Na Quaresma, somos chamados a repensar a nossa vida, de tal forma que Deus e os seus
valores passem a ser a nossa prioridade. Cada um é como a figueira: pode ser que, durante
anos, não dê frutos, porém, Deus dá os meios para se converter. Ele sabe da nossa fragilidade,
conhece os nossos pecados. Não quer punir, quer fazer viver! Ele confia no homem, que pode
mudar. Mas, como na parábola, o Senhor ensina-nos que é urgente nossa conversão.
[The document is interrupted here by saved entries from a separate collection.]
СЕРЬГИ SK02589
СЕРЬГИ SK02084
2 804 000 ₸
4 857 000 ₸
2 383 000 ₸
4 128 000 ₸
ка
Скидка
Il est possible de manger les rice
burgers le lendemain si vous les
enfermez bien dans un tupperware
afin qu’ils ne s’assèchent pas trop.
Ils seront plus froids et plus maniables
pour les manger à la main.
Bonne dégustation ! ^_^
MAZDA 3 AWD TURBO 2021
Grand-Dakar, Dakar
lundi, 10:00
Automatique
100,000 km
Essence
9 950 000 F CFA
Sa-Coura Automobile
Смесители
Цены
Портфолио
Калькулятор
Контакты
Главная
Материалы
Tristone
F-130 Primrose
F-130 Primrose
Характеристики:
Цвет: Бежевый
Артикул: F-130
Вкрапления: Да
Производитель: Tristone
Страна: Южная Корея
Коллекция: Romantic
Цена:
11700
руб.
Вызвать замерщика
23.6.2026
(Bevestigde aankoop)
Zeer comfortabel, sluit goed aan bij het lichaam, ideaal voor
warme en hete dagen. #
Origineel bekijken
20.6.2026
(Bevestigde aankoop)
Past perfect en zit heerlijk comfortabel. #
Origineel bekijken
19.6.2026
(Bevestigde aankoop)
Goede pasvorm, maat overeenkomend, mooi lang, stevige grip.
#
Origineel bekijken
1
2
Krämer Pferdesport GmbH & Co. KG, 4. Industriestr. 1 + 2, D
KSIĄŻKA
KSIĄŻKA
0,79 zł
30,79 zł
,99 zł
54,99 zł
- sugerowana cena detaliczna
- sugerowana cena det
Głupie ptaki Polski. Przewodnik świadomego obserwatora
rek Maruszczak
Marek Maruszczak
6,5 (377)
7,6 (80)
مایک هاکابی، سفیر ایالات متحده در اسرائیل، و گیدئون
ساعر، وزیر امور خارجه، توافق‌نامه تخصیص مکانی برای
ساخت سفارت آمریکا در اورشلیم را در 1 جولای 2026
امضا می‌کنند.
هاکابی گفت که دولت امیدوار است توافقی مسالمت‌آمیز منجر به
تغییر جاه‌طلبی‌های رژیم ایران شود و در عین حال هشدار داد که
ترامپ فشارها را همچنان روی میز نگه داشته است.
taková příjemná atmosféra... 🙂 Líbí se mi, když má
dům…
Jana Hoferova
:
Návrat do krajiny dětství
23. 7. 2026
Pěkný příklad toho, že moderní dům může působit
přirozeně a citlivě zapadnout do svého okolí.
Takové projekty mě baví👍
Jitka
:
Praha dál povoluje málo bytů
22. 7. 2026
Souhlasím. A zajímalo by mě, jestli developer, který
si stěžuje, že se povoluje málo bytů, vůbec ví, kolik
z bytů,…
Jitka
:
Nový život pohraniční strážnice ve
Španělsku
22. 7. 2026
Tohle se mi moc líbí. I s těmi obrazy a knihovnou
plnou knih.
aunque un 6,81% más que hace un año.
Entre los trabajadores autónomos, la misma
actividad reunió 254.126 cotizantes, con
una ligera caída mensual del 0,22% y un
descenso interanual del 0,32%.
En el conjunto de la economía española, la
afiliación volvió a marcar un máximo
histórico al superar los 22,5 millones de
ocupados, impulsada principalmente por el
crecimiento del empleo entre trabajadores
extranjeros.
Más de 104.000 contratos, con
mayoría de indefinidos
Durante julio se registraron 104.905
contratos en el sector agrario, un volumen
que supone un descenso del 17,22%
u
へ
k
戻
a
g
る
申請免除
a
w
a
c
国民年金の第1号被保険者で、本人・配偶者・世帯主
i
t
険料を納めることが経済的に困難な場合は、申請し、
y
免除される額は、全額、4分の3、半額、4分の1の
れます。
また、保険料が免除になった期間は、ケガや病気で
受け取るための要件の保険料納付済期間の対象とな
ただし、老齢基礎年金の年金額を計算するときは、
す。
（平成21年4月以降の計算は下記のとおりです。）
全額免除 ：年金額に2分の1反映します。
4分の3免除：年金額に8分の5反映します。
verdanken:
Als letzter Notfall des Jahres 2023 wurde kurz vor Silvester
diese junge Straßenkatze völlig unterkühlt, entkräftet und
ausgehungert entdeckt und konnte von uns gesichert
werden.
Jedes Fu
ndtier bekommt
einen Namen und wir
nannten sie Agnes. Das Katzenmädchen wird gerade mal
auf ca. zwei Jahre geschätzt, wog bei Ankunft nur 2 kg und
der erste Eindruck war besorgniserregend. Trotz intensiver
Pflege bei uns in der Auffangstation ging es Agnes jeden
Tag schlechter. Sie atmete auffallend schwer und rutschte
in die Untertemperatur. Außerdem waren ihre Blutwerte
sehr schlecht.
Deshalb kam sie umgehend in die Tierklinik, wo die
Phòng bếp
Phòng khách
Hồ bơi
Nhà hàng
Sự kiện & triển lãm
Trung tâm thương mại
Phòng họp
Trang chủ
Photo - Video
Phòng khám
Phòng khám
Não
devemos nos acostumar ao mal, seja em nós ou no mundo. A consciência pode endurecer pelo
pecado e resistir à ação salvadora de Deus.
A conversão que o Senhor nos pede, insistentemente, deve ter como ponto de partida uma
recusa firme de todo o pecado e de todas as circunstâncias que nos ponham em perigo de
ofender a Deus. Ao menos, teoricamente; e, lutando na prática. Acima de tudo, não
esqueçamos: os pecados foram a causa da morte de Jesus. Todo pecado está íntima e
misteriosamente relacionado com a Paixão de Nosso Senhor. Só reconhecemos a malícia do
pecado, se o relacionamos com a morte do Senhor. Só assim poderemos purificar, de fato, a
alma e fazer crescer a dor por termos feito o que ofende a Deus.
Precisamos combater nossas más inclinações. Um esforço sempre renovado de amar mais a
Deus, de desterrar o egoísmo, de servir a todos nos quais se vê o próprio Cristo. Para o cristão,
o combate espiritual diante de Deus é uma necessidade. Lutar como se tudo dependesse de
nós, mas acudir a Deus com a confiança do que sabe que nos fortalece. E Nosso Senhor, com
nossa luta alegre, estará contente conosco. Confiança em Deus e esforço pessoal são duas
colunas para nosso combate diário, generoso, heroico.
Devemos perder o medo ao sacrifício, à mortificação voluntária, pois quem quer a Cruz, para
cada um de nós, é um Pai que nos ama e que sabe o que mais nos convém.
O Senhor quer sempre o melhor para nós: “Vinde a mim, todos os que estais cansados e
carregados de fardos, e eu vos darei descanso” (Mt 11,28). Ao lado de Cristo, as tribulações e
penas não oprimem, não pesam, e, pelo contrário, levam a alma a orar, a ver a Deus nos
acontecimentos da vida.
Rezemos à Maria Santíssima, que nos acompanha, no itinerário quaresmal, para que ajude,
cada cristão, a voltar para o Senhor, com todo o coração. Ampare a nossa decisão firme de
renunciar ao mal e de aceitar, com fé, a Vontade de Deus, na nossa vida.
Rumo à Páscoa, o Senhor nos conceda a graça de uma verdadeira conversão!